■ DESCRIPTION OF THE TASK:
The records below are to be reproduced exactly, with every picture left out.

[Transcribed page contents]
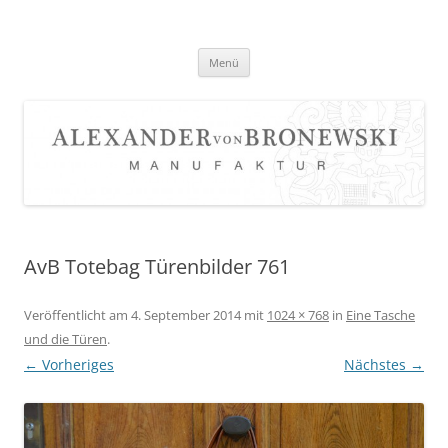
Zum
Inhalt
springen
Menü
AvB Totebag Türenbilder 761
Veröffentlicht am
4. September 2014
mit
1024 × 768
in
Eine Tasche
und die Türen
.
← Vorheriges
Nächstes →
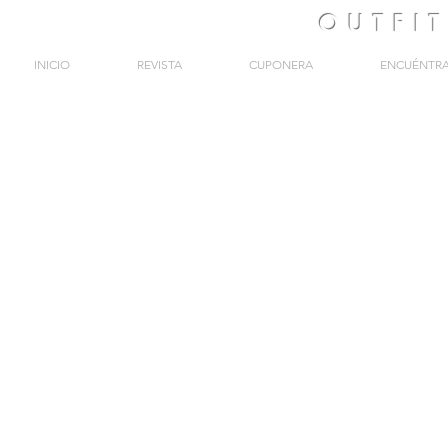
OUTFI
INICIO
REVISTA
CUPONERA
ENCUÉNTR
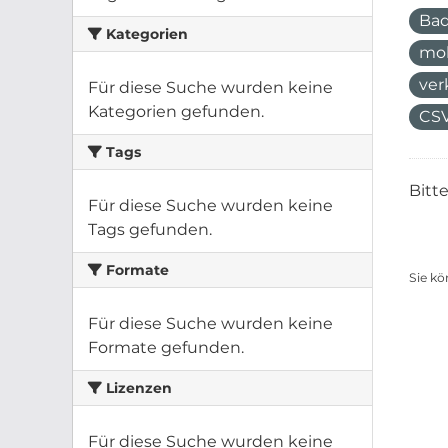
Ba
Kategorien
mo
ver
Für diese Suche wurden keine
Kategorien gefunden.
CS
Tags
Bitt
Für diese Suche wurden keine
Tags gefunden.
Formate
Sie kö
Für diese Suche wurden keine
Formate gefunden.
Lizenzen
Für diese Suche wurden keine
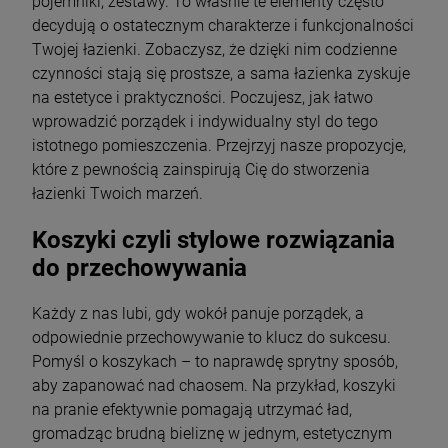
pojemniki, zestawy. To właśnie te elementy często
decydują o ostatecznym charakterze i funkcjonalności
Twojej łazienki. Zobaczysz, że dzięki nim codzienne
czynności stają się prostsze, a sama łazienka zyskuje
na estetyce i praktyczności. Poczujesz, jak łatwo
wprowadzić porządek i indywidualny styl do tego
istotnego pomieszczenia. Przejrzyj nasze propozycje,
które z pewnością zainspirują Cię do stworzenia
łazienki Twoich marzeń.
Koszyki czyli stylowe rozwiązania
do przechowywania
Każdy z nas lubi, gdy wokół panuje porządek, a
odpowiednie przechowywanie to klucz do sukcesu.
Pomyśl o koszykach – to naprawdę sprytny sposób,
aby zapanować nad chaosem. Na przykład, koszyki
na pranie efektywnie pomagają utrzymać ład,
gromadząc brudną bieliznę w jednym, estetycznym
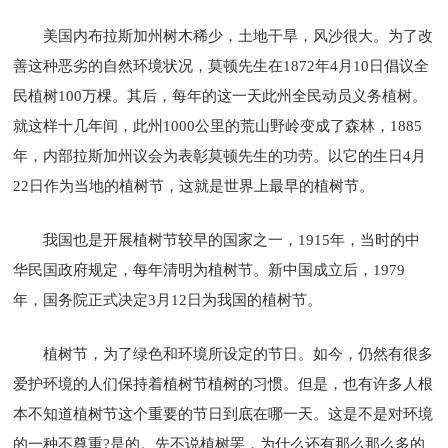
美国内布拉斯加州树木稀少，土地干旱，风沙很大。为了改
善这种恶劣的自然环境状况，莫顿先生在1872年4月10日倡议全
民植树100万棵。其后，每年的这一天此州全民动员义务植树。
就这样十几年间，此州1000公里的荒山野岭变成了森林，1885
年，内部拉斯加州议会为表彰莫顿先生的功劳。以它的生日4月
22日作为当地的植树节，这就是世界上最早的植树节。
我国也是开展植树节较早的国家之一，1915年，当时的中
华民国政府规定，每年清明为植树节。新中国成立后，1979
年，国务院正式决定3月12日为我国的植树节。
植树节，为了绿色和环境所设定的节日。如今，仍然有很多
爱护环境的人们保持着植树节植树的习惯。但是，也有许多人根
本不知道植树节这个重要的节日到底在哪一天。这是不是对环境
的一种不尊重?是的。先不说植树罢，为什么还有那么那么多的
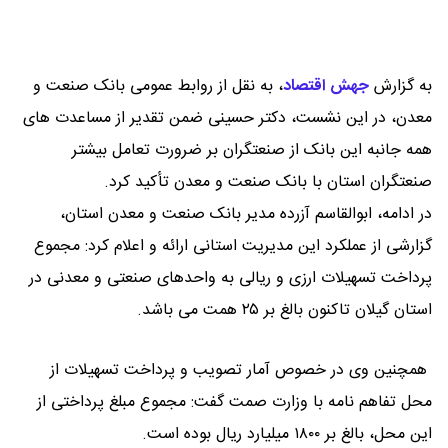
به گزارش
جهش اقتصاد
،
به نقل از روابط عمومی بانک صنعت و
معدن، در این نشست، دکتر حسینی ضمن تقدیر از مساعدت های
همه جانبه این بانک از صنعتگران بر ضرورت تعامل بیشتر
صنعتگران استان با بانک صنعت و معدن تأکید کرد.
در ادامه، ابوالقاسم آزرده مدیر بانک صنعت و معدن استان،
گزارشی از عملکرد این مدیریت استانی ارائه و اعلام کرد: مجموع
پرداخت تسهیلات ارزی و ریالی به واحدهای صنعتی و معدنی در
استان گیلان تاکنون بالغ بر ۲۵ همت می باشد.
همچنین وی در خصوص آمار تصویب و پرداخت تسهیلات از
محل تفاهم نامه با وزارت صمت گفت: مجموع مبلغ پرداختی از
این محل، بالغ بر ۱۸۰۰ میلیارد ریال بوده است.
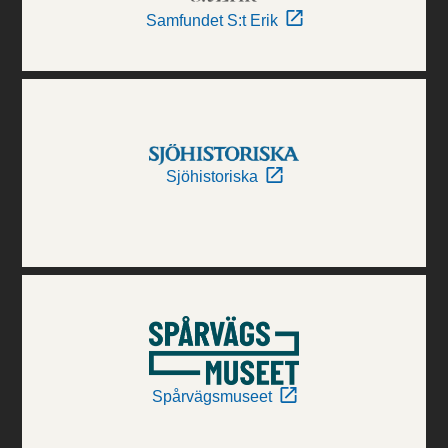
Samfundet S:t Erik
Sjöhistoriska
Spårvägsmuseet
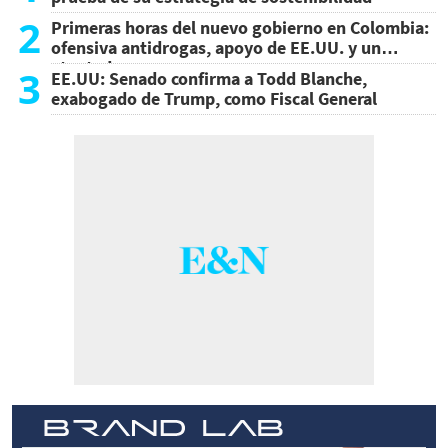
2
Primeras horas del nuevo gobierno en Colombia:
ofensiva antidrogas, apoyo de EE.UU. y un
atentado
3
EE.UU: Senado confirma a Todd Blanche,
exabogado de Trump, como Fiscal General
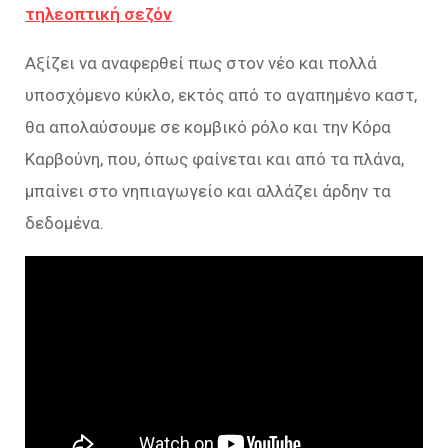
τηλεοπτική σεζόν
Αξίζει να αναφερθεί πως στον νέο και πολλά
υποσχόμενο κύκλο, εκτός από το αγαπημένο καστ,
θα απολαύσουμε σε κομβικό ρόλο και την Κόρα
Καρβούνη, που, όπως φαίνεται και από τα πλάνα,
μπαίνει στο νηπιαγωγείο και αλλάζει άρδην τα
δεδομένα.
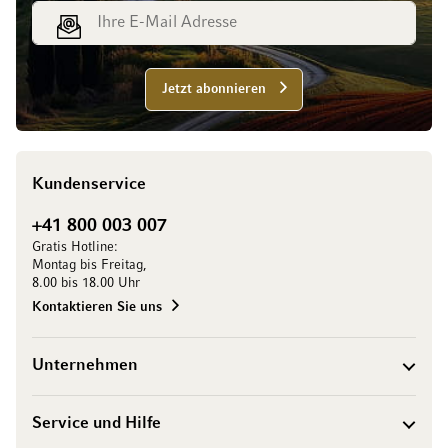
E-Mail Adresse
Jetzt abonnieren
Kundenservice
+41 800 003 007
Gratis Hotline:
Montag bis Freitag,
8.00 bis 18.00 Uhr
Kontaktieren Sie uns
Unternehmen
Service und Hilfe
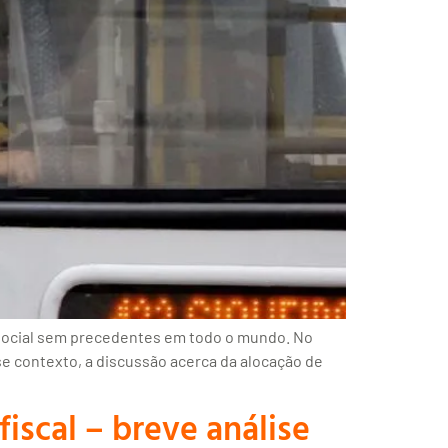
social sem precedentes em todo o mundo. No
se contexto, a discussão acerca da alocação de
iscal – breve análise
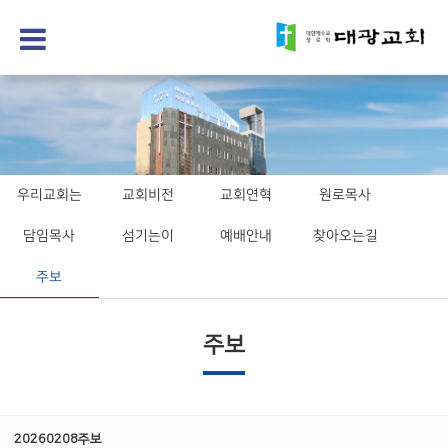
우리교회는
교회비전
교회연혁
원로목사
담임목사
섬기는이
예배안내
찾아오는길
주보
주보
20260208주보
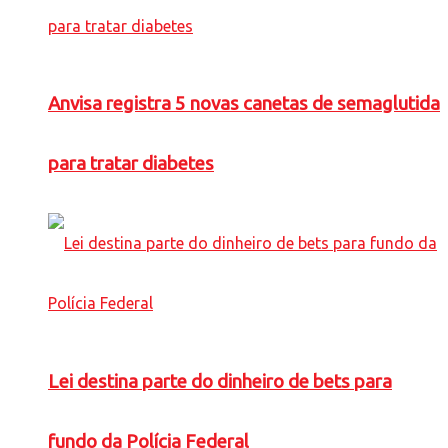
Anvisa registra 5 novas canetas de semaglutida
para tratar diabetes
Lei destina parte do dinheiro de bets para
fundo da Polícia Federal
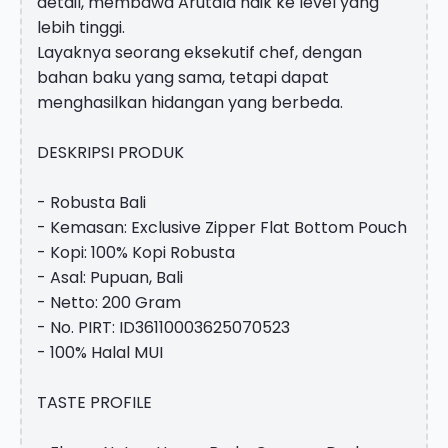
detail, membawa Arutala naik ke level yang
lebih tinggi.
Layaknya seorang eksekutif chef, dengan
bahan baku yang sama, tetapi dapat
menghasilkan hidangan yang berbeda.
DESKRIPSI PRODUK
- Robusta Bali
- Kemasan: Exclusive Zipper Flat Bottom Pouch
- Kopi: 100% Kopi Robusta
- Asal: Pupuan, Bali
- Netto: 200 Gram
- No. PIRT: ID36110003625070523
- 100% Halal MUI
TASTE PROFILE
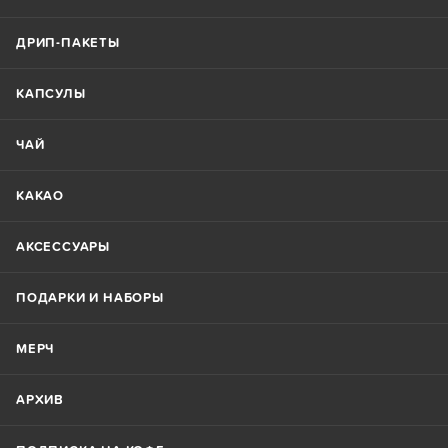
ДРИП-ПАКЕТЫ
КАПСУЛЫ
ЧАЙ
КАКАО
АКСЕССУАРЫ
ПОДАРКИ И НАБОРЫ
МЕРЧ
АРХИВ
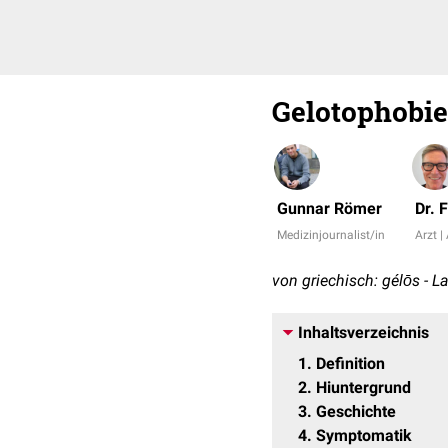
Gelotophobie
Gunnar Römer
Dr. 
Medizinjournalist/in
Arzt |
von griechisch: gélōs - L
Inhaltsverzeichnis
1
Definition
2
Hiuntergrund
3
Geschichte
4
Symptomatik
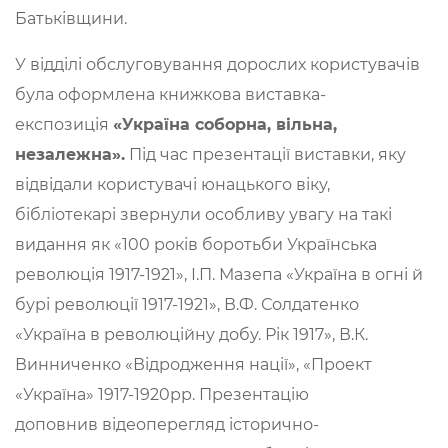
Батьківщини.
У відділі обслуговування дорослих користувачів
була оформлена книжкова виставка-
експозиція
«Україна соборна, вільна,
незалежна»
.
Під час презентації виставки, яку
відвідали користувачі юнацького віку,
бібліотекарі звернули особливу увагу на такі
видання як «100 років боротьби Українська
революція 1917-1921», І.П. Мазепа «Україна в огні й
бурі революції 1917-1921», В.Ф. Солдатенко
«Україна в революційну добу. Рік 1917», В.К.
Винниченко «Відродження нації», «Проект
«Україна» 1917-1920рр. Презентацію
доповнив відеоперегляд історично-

■ ANSWER SECTION:
Zum
Inhalt
springen
Menü
AvB Totebag Türenbilder 761
Veröffentlicht am
4. September 2014
mit
1024 × 768
in
Eine Tasche
und die Türen
.
← Vorheriges
Nächstes →
OUTFI
INICIO
REVISTA
CUPONERA
ENCUÉNTR
Ba
Kategorien
mo
ver
Für diese Suche wurden keine
Kategorien gefunden.
CS
Tags
Bitt
Für diese Suche wurden keine
Tags gefunden.
Formate
Sie kö
Für diese Suche wurden keine
Formate gefunden.
Lizenzen
Für diese Suche wurden keine
pojemniki, zestawy. To właśnie te elementy często
decydują o ostatecznym charakterze i funkcjonalności
Twojej łazienki. Zobaczysz, że dzięki nim codzienne
czynności stają się prostsze, a sama łazienka zyskuje
na estetyce i praktyczności. Poczujesz, jak łatwo
wprowadzić porządek i indywidualny styl do tego
istotnego pomieszczenia. Przejrzyj nasze propozycje,
które z pewnością zainspirują Cię do stworzenia
łazienki Twoich marzeń.
Koszyki czyli stylowe rozwiązania
do przechowywania
Każdy z nas lubi, gdy wokół panuje porządek, a
odpowiednie przechowywanie to klucz do sukcesu.
Pomyśl o koszykach – to naprawdę sprytny sposób,
aby zapanować nad chaosem. Na przykład, koszyki
na pranie efektywnie pomagają utrzymać ład,
gromadząc brudną bieliznę w jednym, estetycznym
美国内布拉斯加州树木稀少，土地干旱，风沙很大。为了改
善这种恶劣的自然环境状况，莫顿先生在1872年4月10日倡议全
民植树100万棵。其后，每年的这一天此州全民动员义务植树。
就这样十几年间，此州1000公里的荒山野岭变成了森林，1885
年，内部拉斯加州议会为表彰莫顿先生的功劳。以它的生日4月
22日作为当地的植树节，这就是世界上最早的植树节。
我国也是开展植树节较早的国家之一，1915年，当时的中
华民国政府规定，每年清明为植树节。新中国成立后，1979
年，国务院正式决定3月12日为我国的植树节。
植树节，为了绿色和环境所设定的节日。如今，仍然有很多
爱护环境的人们保持着植树节植树的习惯。但是，也有许多人根
本不知道植树节这个重要的节日到底在哪一天。这是不是对环境
的一种不尊重?是的。先不说植树罢，为什么还有那么那么多的
به گزارش
جهش اقتصاد
،
به نقل از روابط عمومی بانک صنعت و
معدن، در این نشست، دکتر حسینی ضمن تقدیر از مساعدت های
همه جانبه این بانک از صنعتگران بر ضرورت تعامل بیشتر
صنعتگران استان با بانک صنعت و معدن تأکید کرد.
در ادامه، ابوالقاسم آزرده مدیر بانک صنعت و معدن استان،
گزارشی از عملکرد این مدیریت استانی ارائه و اعلام کرد: مجموع
پرداخت تسهیلات ارزی و ریالی به واحدهای صنعتی و معدنی در
استان گیلان تاکنون بالغ بر ۲۵ همت می باشد.
همچنین وی در خصوص آمار تصویب و پرداخت تسهیلات از
محل تفاهم نامه با وزارت صمت گفت: مجموع مبلغ پرداختی از
این محل، بالغ بر ۱۸۰۰ میلیارد ریال بوده است.
Samfundet S:t Erik
Sjöhistoriska
Spårvägsmuseet
2
Primeras horas del nuevo gobierno en Colombia:
ofensiva antidrogas, apoyo de EE.UU. y un
atentado
3
EE.UU: Senado confirma a Todd Blanche,
exabogado de Trump, como Fiscal General
τηλεοπτική σεζόν
Αξίζει να αναφερθεί πως στον νέο και πολλά
υποσχόμενο κύκλο, εκτός από το αγαπημένο καστ,
θα απολαύσουμε σε κομβικό ρόλο και την Κόρα
Καρβούνη, που, όπως φαίνεται και από τα πλάνα,
μπαίνει στο νηπιαγωγείο και αλλάζει άρδην τα
δεδομένα.
E-Mail Adresse
Jetzt abonnieren
Kundenservice
+41 800 003 007
Gratis Hotline:
Montag bis Freitag,
8.00 bis 18.00 Uhr
Kontaktieren Sie uns
Unternehmen
Service und Hilfe
social sem precedentes em todo o mundo. No
se contexto, a discussão acerca da alocação de
iscal – breve análise
우리교회는
교회비전
교회연혁
원로목사
담임목사
섬기는이
예배안내
찾아오는길
주보
주보
20260208주보
Anvisa registra 5 novas canetas de semaglutida
para tratar diabetes
Lei destina parte do dinheiro de bets para
fundo da Polícia Federal
detail, membawa Arutala naik ke level yang
lebih tinggi.
Layaknya seorang eksekutif chef, dengan
bahan baku yang sama, tetapi dapat
menghasilkan hidangan yang berbeda.
DESKRIPSI PRODUK
- Robusta Bali
- Kemasan: Exclusive Zipper Flat Bottom Pouch
- Kopi: 100% Kopi Robusta
- Asal: Pupuan, Bali
- Netto: 200 Gram
- No. PIRT: ID36110003625070523
- 100% Halal MUI
TASTE PROFILE
ДРИП-ПАКЕТЫ
КАПСУЛЫ
ЧАЙ
КАКАО
АКСЕССУАРЫ
ПОДАРКИ И НАБОРЫ
МЕРЧ
АРХИВ
Gelotophobie
Gunnar Römer
Dr. 
Medizinjournalist/in
Arzt |
von griechisch: gélōs - L
Inhaltsverzeichnis
1
Definition
2
Hiuntergrund
3
Geschichte
4
Symptomatik
Батьківщини.
У відділі обслуговування дорослих користувачів
була оформлена книжкова виставка-
експозиція
«Україна соборна, вільна,
незалежна»
.
Під час презентації виставки, яку
відвідали користувачі юнацького віку,
бібліотекарі звернули особливу увагу на такі
видання як «100 років боротьби Українська
революція 1917-1921», І.П. Мазепа «Україна в огні й
бурі революції 1917-1921», В.Ф. Солдатенко
«Україна в революційну добу. Рік 1917», В.К.
Винниченко «Відродження нації», «Проект
«Україна» 1917-1920рр. Презентацію
доповнив відеоперегляд історично-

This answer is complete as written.